The two financial covenants associated with these facilities,
described below, remain unchanged and will continue to be
calculated based on the Group's accounting policies applicable at
30 June 2019 for the duration of the facilities i.e. pre-IFRS
16.
At the year-end, the total borrowings principally consist
of:
-- the GBP85.0m term loan (gross of unamortised issue costs) (2020: GBP85.0m); and
-- GBPnil drawn down under the RCF (gross of unamortised issue costs) (2020: GBPnil)
The two financial covenants associated with the Group's bank
facilities are based on the ratios of net debt to EBITDA and EBITDA
to interest. EBITDA is based on adjusted EBITDA, annualised for the
effect of acquisitions, including costs relating to business
combinations and excluding share option costs, prior to the
adoption of IFRS 16. The EBITDA to interest ratio must not be less
than 4.5x. At 30 June 2021 it was 24.97x.
The covenant levels allow a maximum net debt to EBITDA ratio
("gearing") of 3.25x, although it is not the Group's intention to
operate at this level. The gearing ratio decreased during the year,
to 0.68x at 30 June 2021 from 1.14x at 30 June 2020. This decrease
in ratio reflects both the decrease in net debt and increase in
EBITDA.
The Group manages its banking arrangements centrally. Funds are
swept daily from its various bank accounts into central bank
accounts to optimise the Group's net interest payable position.

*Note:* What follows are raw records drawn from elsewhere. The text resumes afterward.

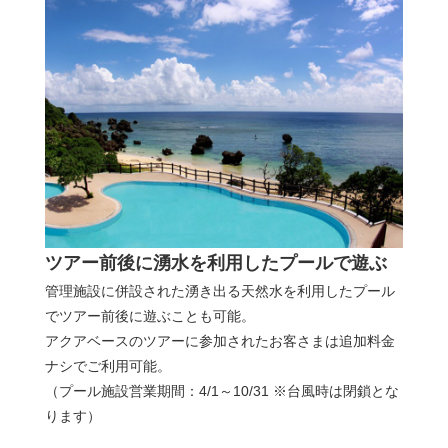
ツアー前後に湧水を利用したプールで遊ぶ
管理施設に併設された湧き出る天然水を利用したプール
でツアー前後に遊ぶことも可能。
アクアベースのツアーに参加されたお客さまは追加料金
ナシでご利用可能。
（プール施設営業期間：4/1～10/31 ※台風時は閉鎖とな
ります）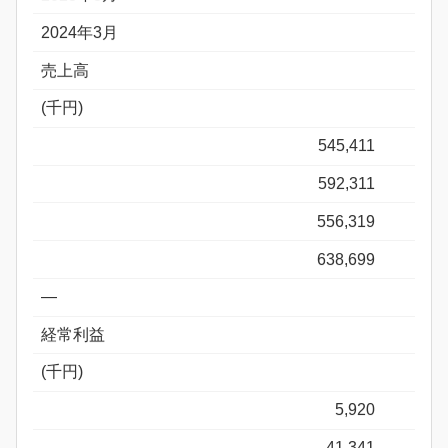
2024年3月
売上高
(千円)
545,411
592,311
556,319
638,699
―
経常利益
(千円)
5,920
41,341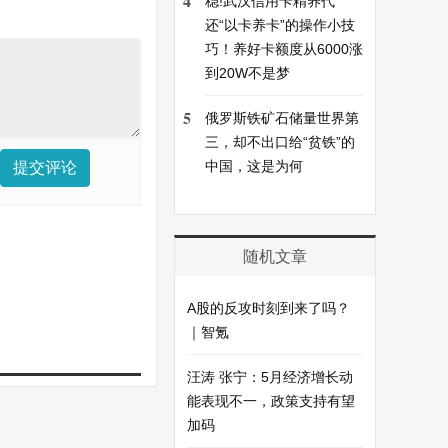
4
稳!武汉信用卡精养代
还“以卡养卡”的操作小技
巧！养好卡额度从6000涨
到20W不是梦
5
俄罗斯铁矿石储量世界第
三，却不出口给“贫铁”的
中国，这是为何
提交评论
随机文章
A股的反攻时刻到来了吗？
｜智氪
汪涛 张宁：5月经济增长动
能表现不一，政策支持有望
加码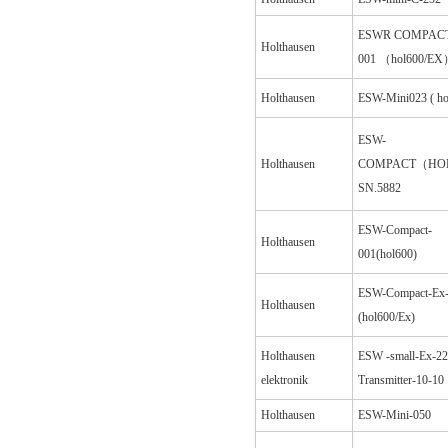
ESWR COMPACT
Holthausen
001 （hol600/E
Holthausen
ESW-Mini023 ( ho
ESW-
Holthausen
COMPACT（HO
SN.5882
ESW-Compact-
Holthausen
001(hol600)
ESW-Compact-Ex
Holthausen
(hol600/Ex)
Holthausen
ESW -small-Ex-2
elektronik
Transmitter-10-10
Holthausen
ESW-Mini-050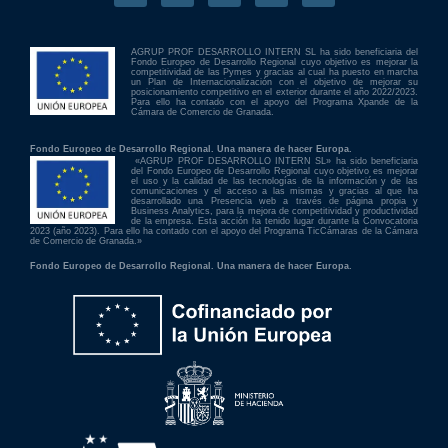
AGRUP PROF DESARROLLO INTERN SL ha sido beneficiaria del
Fondo Europeo de Desarrollo Regional cuyo objetivo es mejorar la
competitividad de las Pymes y gracias al cual ha puesto en marcha
un Plan de Internacionalización con el objetivo de mejorar su
posicionamiento competitivo en el exterior durante el año 2022/2023.
Para ello ha contado con el apoyo del Programa Xpande de la
Cámara de Comercio de Granada.
Fondo Europeo de Desarrollo Regional. Una manera de hacer Europa.
«AGRUP PROF DESARROLLO INTERN SL» ha sido beneficiaria
del Fondo Europeo de Desarrollo Regional cuyo objetivo es mejorar
el uso y la calidad de las tecnologías de la información y de las
comunicaciones y el acceso a las mismas y gracias al que ha
desarrollado una Presencia web a través de página propia y
Business Analytics, para la mejora de competitividad y productividad
de la empresa. Esta acción ha tenido lugar durante la Convocatoria
2023 (año 2023). Para ello ha contado con el apoyo del Programa TicCámaras de la Cámara
de Comercio de Granada.»
Fondo Europeo de Desarrollo Regional. Una manera de hacer Europa.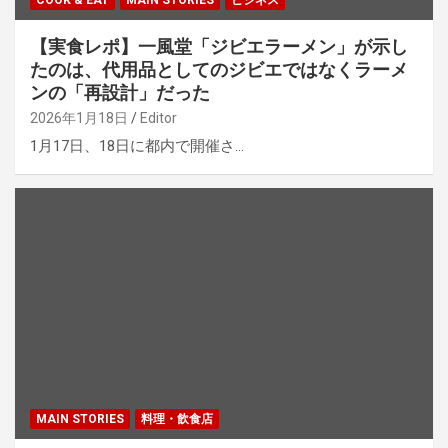
COOK & EAT
MAIN STORIES
ビジネス
【実食レポ】一風堂「ジビエラーメン」が示し
たのは、代用品としてのジビエではなくラーメ
ンの「再設計」だった
2026年1月18日
Editor
1月17日、18日に都内で開催さ…
MAIN STORIES
料理・飲食店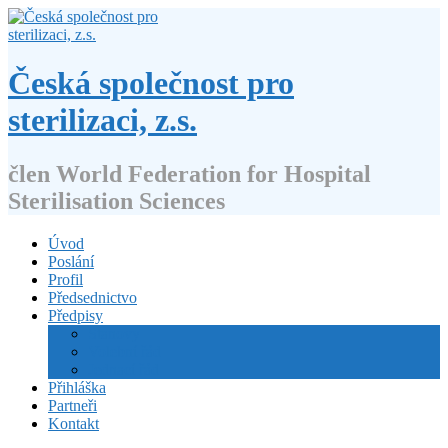
Přejít
k
obsahu
webu
Česká společnost pro
sterilizaci, z.s.
člen World Federation for Hospital
Sterilisation Sciences
Úvod
Poslání
Profil
Předsednictvo
Předpisy
Stanovy
Volební řád
Jednací řád
Přihláška
Partneři
Kontakt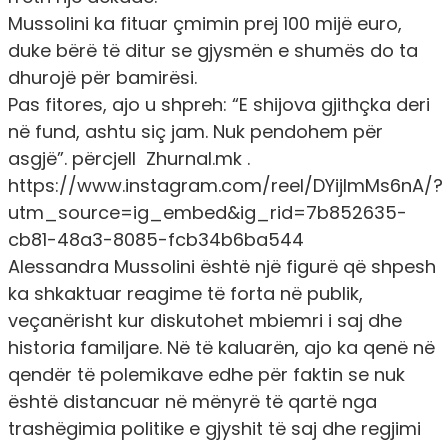
Mussolini ka fituar çmimin prej 100 mijë euro,
duke bërë të ditur se gjysmën e shumës do ta
dhurojë për bamirësi.
Pas fitores, ajo u shpreh: “E shijova gjithçka deri
në fund, ashtu siç jam. Nuk pendohem për
asgjë”. përcjell Zhurnal.mk .
https://www.instagram.com/reel/DYijlmMs6nA/?
utm_source=ig_embed&ig_rid=7b852635-
cb81-48a3-8085-fcb34b6ba544
Alessandra Mussolini është një figurë që shpesh
ka shkaktuar reagime të forta në publik,
veçanërisht kur diskutohet mbiemri i saj dhe
historia familjare. Në të kaluarën, ajo ka qenë në
qendër të polemikave edhe për faktin se nuk
është distancuar në mënyrë të qartë nga
trashëgimia politike e gjyshit të saj dhe regjimi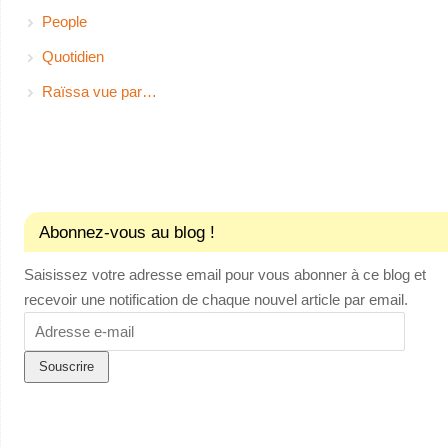
People
Quotidien
Raïssa vue par…
Abonnez-vous au blog !
Saisissez votre adresse email pour vous abonner à ce blog et
recevoir une notification de chaque nouvel article par email.
Adresse
e-
mail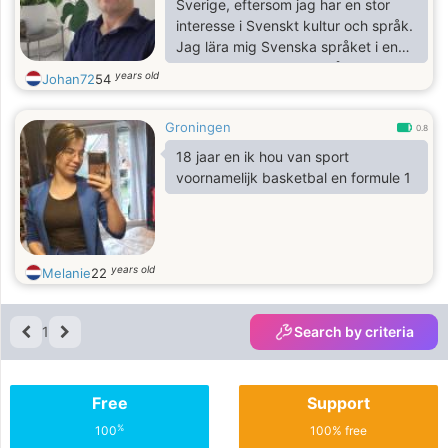
Sverige, eftersom jag har en stor
interesse i Svenskt kultur och språk.
Jag lära mig Svenska språket i en
skola i Nederländerna, så jag
years old
Johan72
54
försöka att skriva den har anons i
Svenskt. Förlåt mig när det är inte
Groningen
perfect. Jag tycker mycket om lära
0.8
känna en svenkst kvinna, eftersom
18 jaar en ik hou van sport
jag kan lära mig bättre om språk och
voornamelijk basketbal en formule 1
kultur.
years old
Melanie
22
1
Search by criteria
Free
Support
%
100
100% free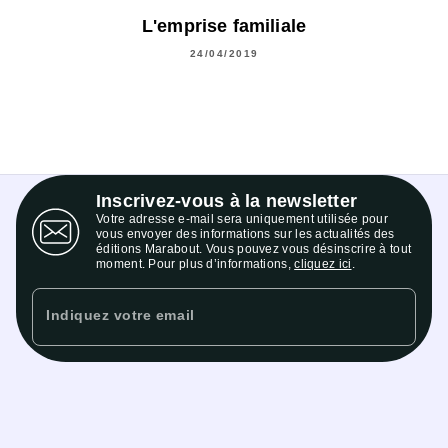
L'emprise familiale
24/04/2019
Inscrivez-vous à la newsletter
Votre adresse e-mail sera uniquement utilisée pour
vous envoyer des informations sur les actualités des
éditions Marabout. Vous pouvez vous désinscrire à tout
moment. Pour plus d’informations,
cliquez ici
.
Indiquez votre email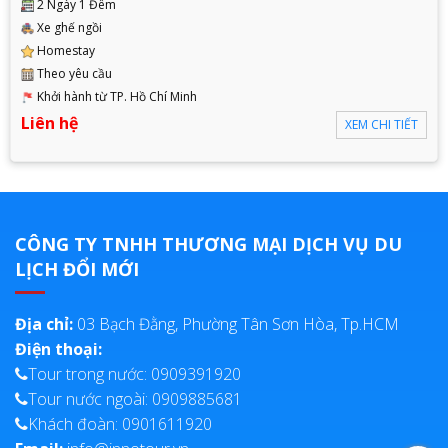
2 Ngày 1 Đêm
Xe ghế ngồi
Homestay
Theo yêu cầu
Khởi hành từ TP. Hồ Chí Minh
Liên hệ
XEM CHI TIẾT
CÔNG TY TNHH THƯƠNG MẠI DỊCH VỤ DU
LỊCH ĐỔI MỚI
Địa chỉ:
03 Bạch Đằng, Phường Tân Sơn Hòa, Tp.HCM
Điện thoại:
Tour trong nước: 0909391920
Tour nước ngoài: 0909885681
Khách đoàn: 0901611920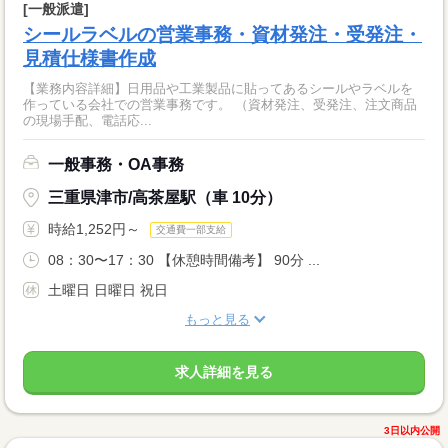
[一般派遣]
シールラベルの営業事務・資材発注・受発注・
見積仕様書作成
【業務内容詳細】日用品や工業製品に貼ってあるシールやラベルを
作っている会社での営業事務です。 （資材発注、受発注、注文商品
の現場手配、電話応...
一般事務・OA事務
三重県津市/高茶屋駅（車 10分）
時給1,252円～
交通費一部支給
08：30〜17：30 【休憩時間備考】 90分 ...
土曜日 日曜日 祝日
もっと見る
求人詳細を見る
3日以内公開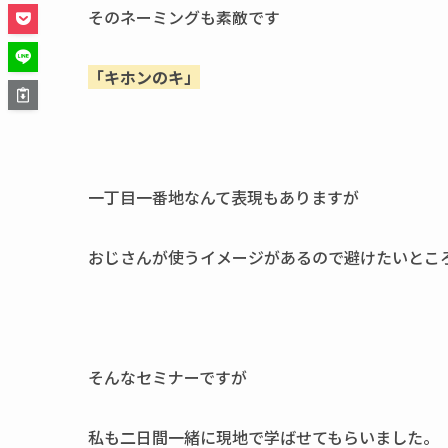
そのネーミングも素敵です
「キホンのキ」
一丁目一番地なんて表現もありますが
おじさんが使うイメージがあるので避けたいとこ
そんなセミナーですが
私も二日間一緒に現地で学ばせてもらいました。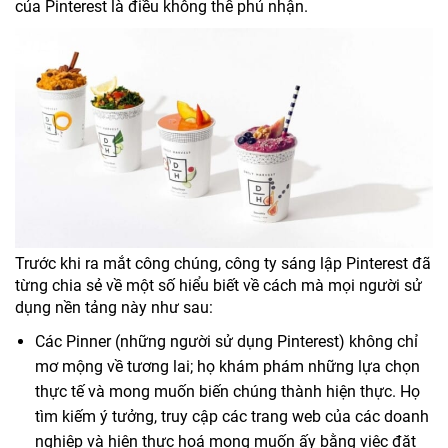
của Pinterest là điều không thể phủ nhận.
Trước khi ra mắt công chúng, công ty sáng lập Pinterest đã
từng chia sẻ về một số hiểu biết về cách mà mọi người sử
dụng nền tảng này như sau:
Các Pinner (những người sử dụng Pinterest) không chỉ
mơ mộng về tương lai; họ khám phám những lựa chọn
thực tế và mong muốn biến chúng thành hiện thực. Họ
tìm kiếm ý tưởng, truy cập các trang web của các doanh
nghiệp và hiện thực hoá mong muốn ấy bằng việc đặt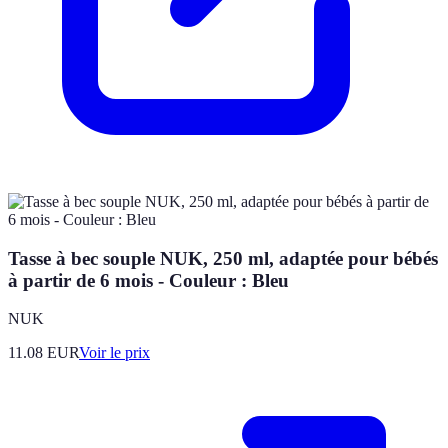
Tasse à bec souple NUK, 250 ml, adaptée pour bébés
à partir de 6 mois - Couleur : Bleu
NUK
11.08
EUR
Voir le prix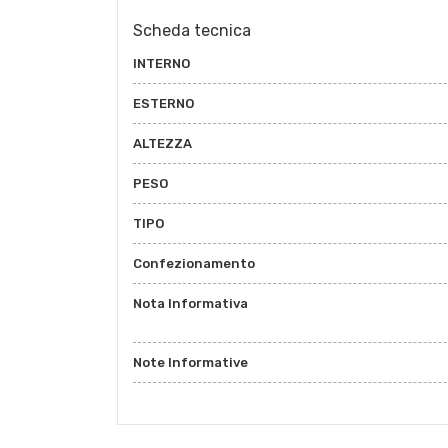
Scheda tecnica
INTERNO
ESTERNO
ALTEZZA
PESO
TIPO
Confezionamento
Nota Informativa
Note Informative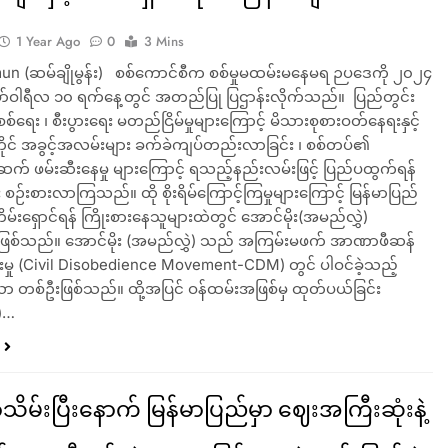
1 Year Ago
0
3 Mins
 (ဆမ်ချိုမွန်း) ‌‌ စစ်ကောင်စီက စစ်မှုမထမ်းမနေမရ ဉပဒေကို ၂၀၂၄
ဖော်ဝါရီလ ၁၀ ရက်နေ့တွင် အတည်ပြု ပြဌာန်းလိုက်သည်။ ပြည်တွင်း
၊ စစ်ရေး ၊ စီးပွားရေး မတည်ငြိမ်မှုများကြောင့် မိသားစုစားဝတ်နေရးနှင့်
င် အခွင့်အလမ်းများ ခက်ခဲကျပ်တည်းလာခြင်း ၊ စစ်တပ်၏
ဆက် ဖမ်းဆီးနေမှု များကြောင့် ရသည့်နည်းလမ်းဖြင့် ပြည်ပထွက်ရန်
စဉ်းစားလာကြသည်။ ထို စိုးရိမ်ကြောင့်ကြမှုများကြောင့် မြန်မာပြည်
ွာတိမ်းရှောင်ရန် ကြိုးစားနေသူများထဲတွင် အောင်မိုး(အမည်လွှဲ)
ြစ်သည်။ အောင်မိုး (အမည်လွှဲ) သည် အကြမ်းမဖက် အာဏာဖီဆန်
ှားမှု (Civil Disobedience Movement-CDM) တွင် ပါဝင်ခဲ့သည့်
ယာ တစ်ဦးဖြစ်သည်။ ထို့အပြင် ဝန်ထမ်းအဖြစ်မှ ထုတ်ပယ်ခြင်း
)…
မ်းပြီးနောက် မြန်မာပြည်မှာ ဈေးအကြီးဆုံးနဲ့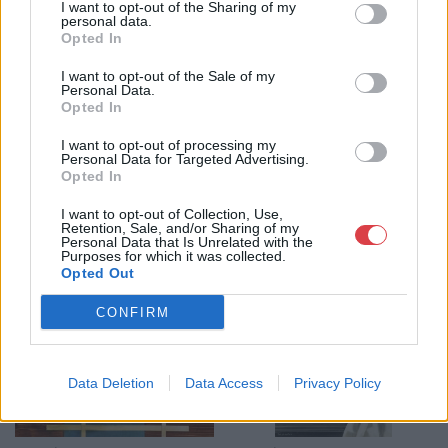
I want to opt-out of the Sharing of my
personal data.
GALÉRIA TOVÁBBI MŰTÁRGYAI
Opted In
I want to opt-out of the Sale of my
Personal Data.
Opted In
I want to opt-out of processing my
Personal Data for Targeted Advertising.
Opted In
KAPCSOLÓDÓ MŰTÁRGYAK
I want to opt-out of Collection, Use,
Retention, Sale, and/or Sharing of my
Personal Data that Is Unrelated with the
Purposes for which it was collected.
Opted Out
CONFIRM
Data Deletion
Data Access
Privacy Policy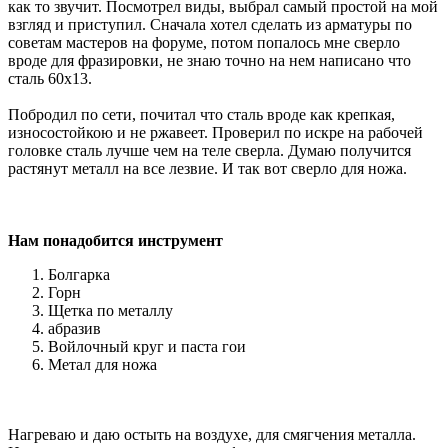
как то звучит. Посмотрел виды, выбрал самый простой на мой
взгляд и приступил. Сначала хотел сделать из арматуры по
советам мастеров на форуме, потом попалось мне сверло
вроде для фразировки, не знаю точно на нем написано что
сталь 60х13.
Побродил по сети, почитал что сталь вроде как крепкая,
износостойкою и не ржавеет. Проверил по искре на рабочей
головке сталь лучше чем на теле сверла. Думаю получится
растянут металл на все лезвие. И так вот сверло для ножа.
Нам понадобится инструмент
Болгарка
Горн
Щетка по металлу
абразив
Войлочный круг и паста гои
Метал для ножа
Нагреваю и даю остыть на воздухе, для смягчения металла.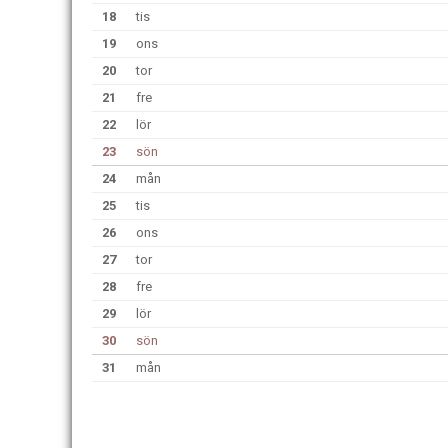
18
tis
19
ons
20
tor
21
fre
22
lör
23
sön
24
mån
25
tis
26
ons
27
tor
28
fre
29
lör
30
sön
31
mån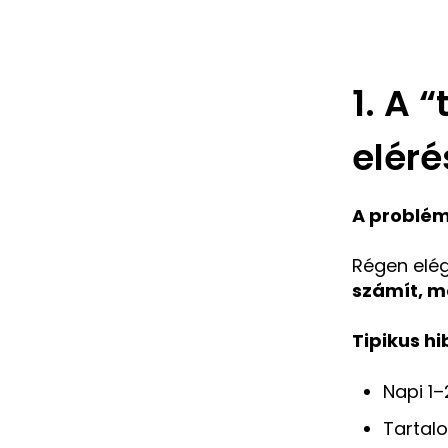
1. A 
eléré
A problém
Régen elég
számít, m
Tipikus hi
Napi 1–
Tartalo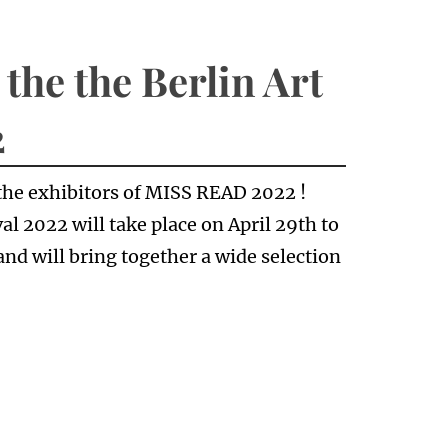
 the the Berlin Art
2
the exhibitors of MISS READ 2022 !
l 2022 will take place on April 29th to
and will bring together a wide selection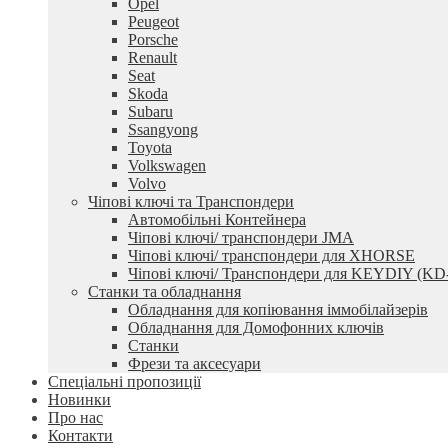
Opel
Peugeot
Porsche
Renault
Seat
Skoda
Subaru
Ssangyong
Toyota
Volkswagen
Volvo
Чіпові ключі та Транспондери
Автомобільні Контейнера
Чіпові ключі/ транспондери JMA
Чіпові ключі/ транспондери для XHORSE
Чіпові ключі/ Транспондери для KEYDIY (KD
Станки та обладнання
Обладнання для копіювання іммобілайзерів
Обладнання для Домофонних ключів
Станки
Фрези та аксесуари
Спеціальні пропозиції
Новинки
Про нас
Контакти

Interest rate risk is also managed centrally and derivative
instruments are used to mitigate this risk. On 28 February 2020,
the Group entered into two four-year fixed interest rate swap
arrangements to hedge fluctuations in interest rates on GBP70.0m of
its term loan facility.
Going concern
At the statement of financial position date the Group had cash
balances of GBP33.7m and an unutilised overdraft facility of
GBP5.0m. Total facilities of GBP170.0m are available to support the
Group's organic and acquisitive growth initiatives over the coming
years, comprising a term loan of GBP85.0m and an RCF of GBP85.0m.
The Directors consider that the GBP5.0m overdraft and the GBP170.0m
facility enable the Group to meet its liabilities as they fall due.
Since the year end, the Group has continued to trade profitably and
to generate cash.
After consideration of market conditions, the Group's financial
position (including the level of headroom available within the bank
facilities), financial forecasts for the three years to 30 June
2024, its profile of cash generation and the timing and amount of
bank borrowings repayable, and principal risks, the Directors have
a reasonable expectation that both the Company and the Group will
be able to continue in operation and meet its liabilities as they
fall due over the period, being at least 12 months from the date of
approval of the financial statements. For this reason, the going
concern basis continues to be adopted in preparing the FY21
financial statements.
More information on the Group's viability statement can be found
on page 79 of the FY21 Annual Report.
Share price performance
At the year-end the Company's market capitalisation was
GBP1,708.7m (2,415p per share), compared to GBP727.8m (1,030p per
share) at the previous year-end.
Key contractual arrangements
The Directors consider that the Group has only two significant
third-party supplier contracts which are for the supply of
veterinary drugs. In the event that these suppliers ceased trading,
the Group would be able to continue in business without significant
disruption in trading by purchasing from alternative suppliers.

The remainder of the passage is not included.